Наша школа рабочей молодежи помещалась на Серпуховке; там тогда играл Театр имени Моссовета – я все спектакли, наверное, пересмотрела.

Как только успевала – производство, танцы, кружок, клуб, школа, театр?

Но, несмотря на участие в художественной самодеятельности, увлечение песнями, танцами и театром, я и думать не думала, что стану артисткой. Актер, считала я тогда, – это избранный, особый, не похожий на обычных людей человек.

А все‑таки неудержимо тянуло меня в клуб!

Был он маленький, невзрачный, с низкими потолками. Но нам казался дворцом.
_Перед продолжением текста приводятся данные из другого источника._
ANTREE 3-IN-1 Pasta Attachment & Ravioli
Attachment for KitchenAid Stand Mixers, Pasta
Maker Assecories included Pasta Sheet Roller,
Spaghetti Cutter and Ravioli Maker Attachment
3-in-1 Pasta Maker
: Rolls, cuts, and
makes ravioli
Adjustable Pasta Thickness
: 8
Чистым, светлым, высоким. Приходила сюда молодежь из соседних совхозов, рабочие, школьники… Сами убирали, надраивали до блеска полы. А как он светился в праздники, наш приветливый и уютный клуб!

Руководил им Михаил Нариньян. И хоть рядом был другой клуб – кирпичного завода – с огромной по тем временам сценой, с просторным и светлым фойе, со всей округи шли к нам.

Сколько сыграли мы концертов, поставили спектаклей! Даже устраивали – это в послевоенную‑то разруху! – вечера мод. Ни о каких дорогих тканях, конечно, и не мечтали.

Простой ситец и то купить было трудно. Многие наши девчата работали в пошивочных мастерских и вот к таким вечерам шили обновы, придумывали всякие вытачки да бантики…

Концерты были для нас и житейским подспорьем. Раз в неделю мы давали платное представление, и весь сбор шел на театральные костюмы, на туфли; иногда устраивали себе «пир» – кипяток с сахарином, булкой и чайной колбасой.

Был у нас в черемушкинском клубе певец‑тенор Валя Гуляев. Пел он отменно, и приняли его в хор Пятницкого. Уж и женился он, отбился от нашей девичьей компании, но иногда, по старой памяти, забегал в клуб, звал:

– Покажитесь у нас, спойте!

Как‑то поехали мы с подругами в центр, в кино. На площади Маяковского висели объявления: «Конкурс в Хор русской народной песни имени Пятницкого». Девчонки подзадоривали:

– Попробуй! Слабо, небось?

Я с ними даже на мороженое поспорила. Ведь песен‑то я знала много.

Постучалась, вошла в зал для прослушивания, рассказала о себе. Но надо же, какая обида, опоздала – уже второй тур.

– Какие же ты песни знаешь, девочка? – спросили меня.

– Да все, – не задумываясь ответила я. Подошел Захаров – тот самый, чьи песни пела вся страна, а за ним Петр Михайлович Казьмин – один из тогдашних руководителей хора, племянник самого Пятницкого.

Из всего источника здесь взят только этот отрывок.